▶ RECORDS TO USE
[Start of section]

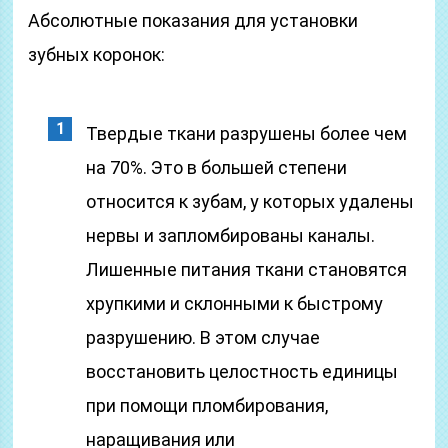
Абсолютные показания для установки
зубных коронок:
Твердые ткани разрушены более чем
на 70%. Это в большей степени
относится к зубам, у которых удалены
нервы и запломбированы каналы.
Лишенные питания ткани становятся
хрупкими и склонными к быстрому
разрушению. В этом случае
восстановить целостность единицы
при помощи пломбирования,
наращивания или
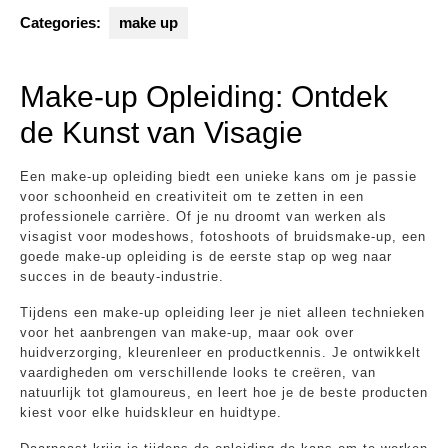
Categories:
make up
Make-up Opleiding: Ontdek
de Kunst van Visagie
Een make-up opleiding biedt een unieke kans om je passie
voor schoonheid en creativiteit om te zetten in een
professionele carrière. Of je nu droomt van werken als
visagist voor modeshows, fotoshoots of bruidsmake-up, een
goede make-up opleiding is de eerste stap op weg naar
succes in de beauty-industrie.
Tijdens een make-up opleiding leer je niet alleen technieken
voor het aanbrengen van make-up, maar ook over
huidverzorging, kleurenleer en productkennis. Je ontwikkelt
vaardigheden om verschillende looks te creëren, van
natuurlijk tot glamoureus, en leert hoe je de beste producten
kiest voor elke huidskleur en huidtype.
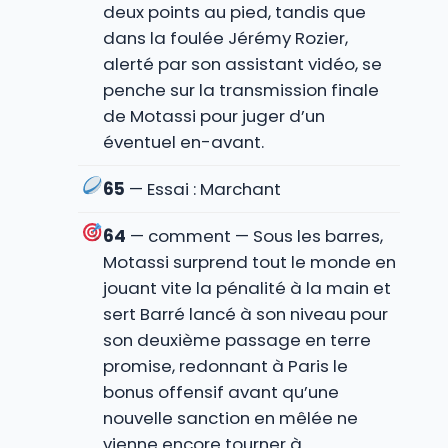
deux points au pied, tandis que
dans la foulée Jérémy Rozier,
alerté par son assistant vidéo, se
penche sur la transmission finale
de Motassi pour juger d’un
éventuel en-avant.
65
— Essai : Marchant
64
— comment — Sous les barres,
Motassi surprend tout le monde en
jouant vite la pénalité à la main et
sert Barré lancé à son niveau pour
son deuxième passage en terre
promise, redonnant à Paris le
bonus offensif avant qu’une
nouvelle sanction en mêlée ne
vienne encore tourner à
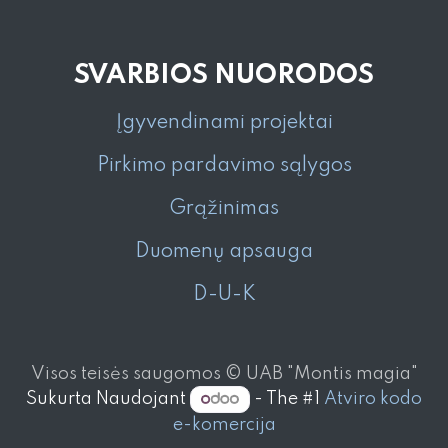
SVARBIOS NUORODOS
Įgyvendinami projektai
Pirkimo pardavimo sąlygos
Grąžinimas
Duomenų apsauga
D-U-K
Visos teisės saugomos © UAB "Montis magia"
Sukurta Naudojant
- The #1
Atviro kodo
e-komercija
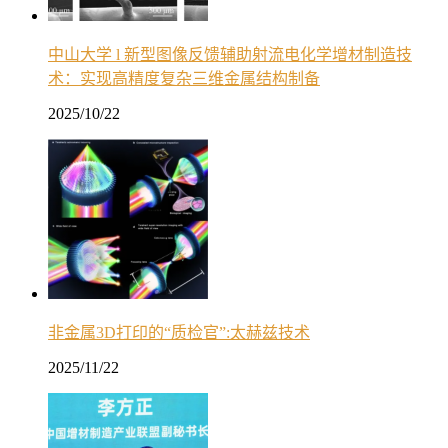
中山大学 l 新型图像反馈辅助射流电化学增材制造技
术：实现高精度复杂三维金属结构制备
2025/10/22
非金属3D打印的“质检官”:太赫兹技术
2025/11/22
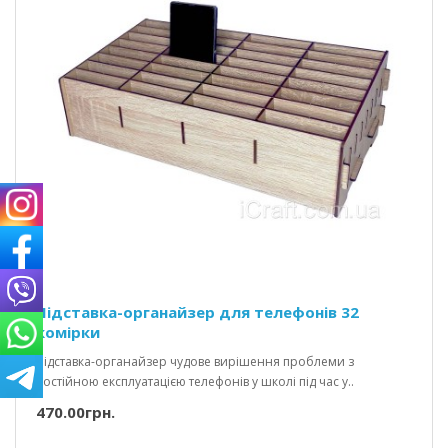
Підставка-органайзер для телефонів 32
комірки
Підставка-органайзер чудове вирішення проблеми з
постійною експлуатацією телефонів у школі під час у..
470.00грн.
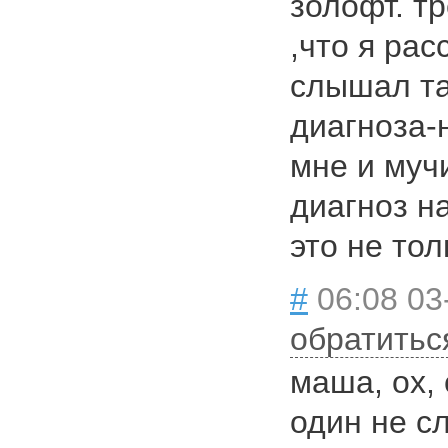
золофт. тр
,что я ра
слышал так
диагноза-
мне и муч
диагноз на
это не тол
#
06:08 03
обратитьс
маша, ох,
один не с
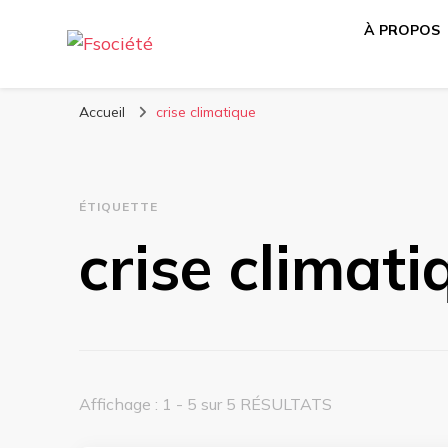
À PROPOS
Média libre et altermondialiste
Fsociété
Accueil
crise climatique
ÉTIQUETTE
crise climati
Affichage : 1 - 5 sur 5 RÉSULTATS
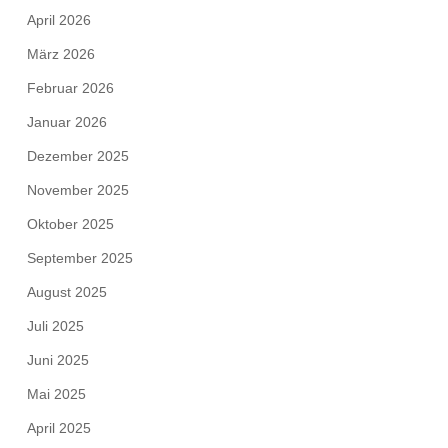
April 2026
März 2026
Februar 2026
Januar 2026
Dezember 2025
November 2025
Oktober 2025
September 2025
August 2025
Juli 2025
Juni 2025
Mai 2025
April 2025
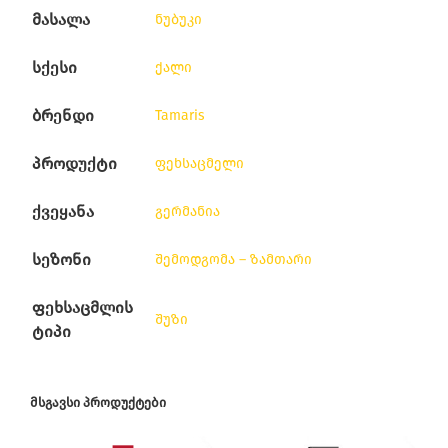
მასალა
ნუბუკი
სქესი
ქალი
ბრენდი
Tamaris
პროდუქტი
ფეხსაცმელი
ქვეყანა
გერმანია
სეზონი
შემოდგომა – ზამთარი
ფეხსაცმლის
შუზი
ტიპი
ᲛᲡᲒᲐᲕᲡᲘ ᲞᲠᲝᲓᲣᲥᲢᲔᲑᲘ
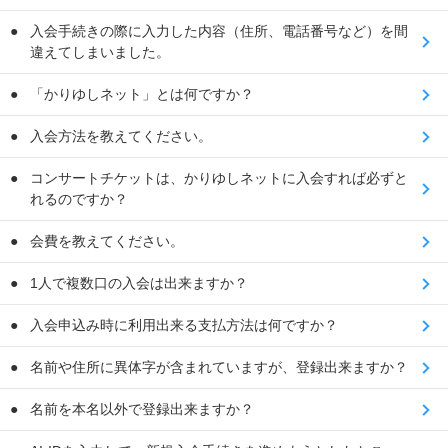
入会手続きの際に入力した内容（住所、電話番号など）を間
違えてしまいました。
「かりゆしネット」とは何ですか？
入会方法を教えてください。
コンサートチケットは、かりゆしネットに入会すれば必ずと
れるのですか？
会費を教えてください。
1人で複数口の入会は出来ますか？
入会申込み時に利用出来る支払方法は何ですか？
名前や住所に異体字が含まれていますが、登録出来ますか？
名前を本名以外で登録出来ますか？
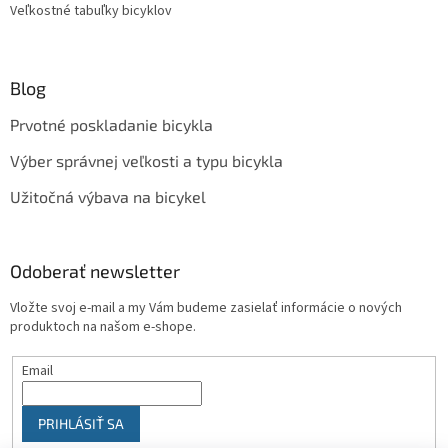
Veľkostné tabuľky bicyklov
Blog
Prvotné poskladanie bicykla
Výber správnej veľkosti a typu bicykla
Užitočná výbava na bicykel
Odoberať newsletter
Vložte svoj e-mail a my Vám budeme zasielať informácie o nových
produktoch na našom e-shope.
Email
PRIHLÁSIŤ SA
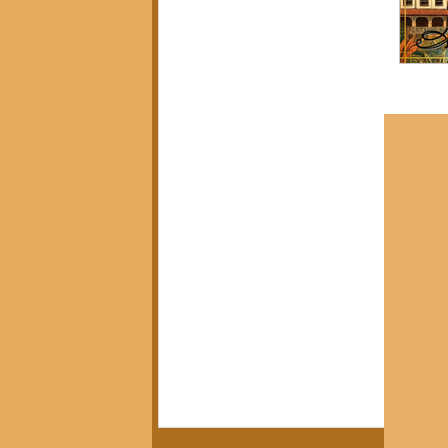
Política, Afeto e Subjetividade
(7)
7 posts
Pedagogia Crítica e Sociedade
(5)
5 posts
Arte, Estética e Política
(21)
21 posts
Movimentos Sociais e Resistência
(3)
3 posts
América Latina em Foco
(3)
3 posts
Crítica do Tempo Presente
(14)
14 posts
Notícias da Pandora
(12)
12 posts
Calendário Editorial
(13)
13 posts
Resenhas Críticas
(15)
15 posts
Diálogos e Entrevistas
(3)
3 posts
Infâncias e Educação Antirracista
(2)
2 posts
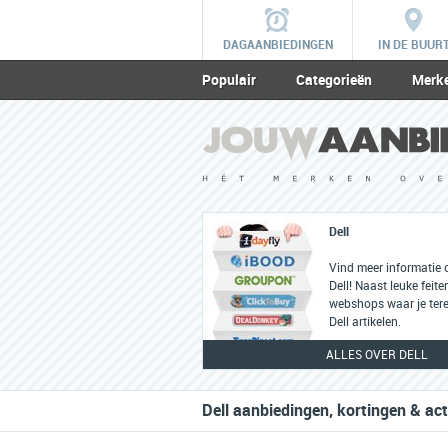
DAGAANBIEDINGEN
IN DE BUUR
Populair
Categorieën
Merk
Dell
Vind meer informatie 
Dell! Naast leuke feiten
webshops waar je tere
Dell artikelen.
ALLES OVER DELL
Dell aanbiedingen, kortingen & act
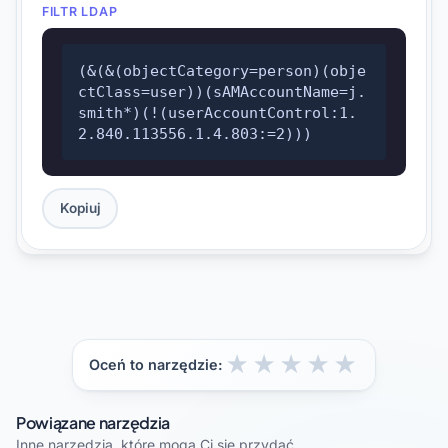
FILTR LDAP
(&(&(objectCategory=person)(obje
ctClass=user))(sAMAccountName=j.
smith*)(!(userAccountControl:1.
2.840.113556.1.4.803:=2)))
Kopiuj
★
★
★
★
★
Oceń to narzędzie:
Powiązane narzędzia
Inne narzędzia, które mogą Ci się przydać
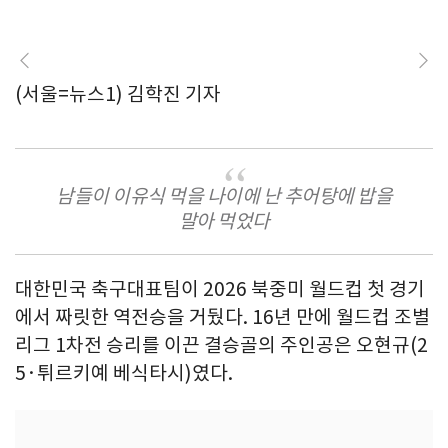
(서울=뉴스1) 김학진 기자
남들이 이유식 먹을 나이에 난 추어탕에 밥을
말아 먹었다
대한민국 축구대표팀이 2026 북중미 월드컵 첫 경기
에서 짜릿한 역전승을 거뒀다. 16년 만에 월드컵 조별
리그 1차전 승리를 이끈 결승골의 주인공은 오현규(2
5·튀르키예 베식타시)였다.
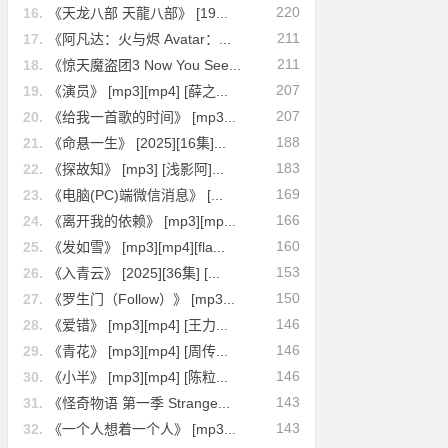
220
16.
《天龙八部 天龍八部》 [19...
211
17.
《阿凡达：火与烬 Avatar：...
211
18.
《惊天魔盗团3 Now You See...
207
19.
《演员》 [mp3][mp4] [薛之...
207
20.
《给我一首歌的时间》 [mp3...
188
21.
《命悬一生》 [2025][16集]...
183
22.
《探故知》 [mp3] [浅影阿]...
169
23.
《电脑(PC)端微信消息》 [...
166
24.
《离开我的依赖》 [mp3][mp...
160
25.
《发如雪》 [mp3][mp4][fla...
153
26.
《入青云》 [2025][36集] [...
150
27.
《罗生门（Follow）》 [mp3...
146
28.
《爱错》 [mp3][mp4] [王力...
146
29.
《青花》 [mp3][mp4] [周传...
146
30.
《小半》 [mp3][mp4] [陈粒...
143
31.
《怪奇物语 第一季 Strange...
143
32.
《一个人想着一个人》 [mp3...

[End of section]

▶ TASK INSTRUCTIONS
When you reach the line with "Sukurta Naudojant" in the records above, start writing out each line exactly, and stop after the line with "Підставка-органайзер чудове вирішення". Pictures stay out.

▶ EXERCISE RESPONSE
Sukurta Naudojant
- The #1
Atviro kodo
e-komercija
中山大学 l 新型图像反馈辅助射流电化学增材制造技
术：实现高精度复杂三维金属结构制备
2025/10/22
非金属3D打印的“质检官”:太赫兹技术
2025/11/22
Підставка-органайзер для телефонів 32
комірки
Підставка-органайзер чудове вирішення проблеми з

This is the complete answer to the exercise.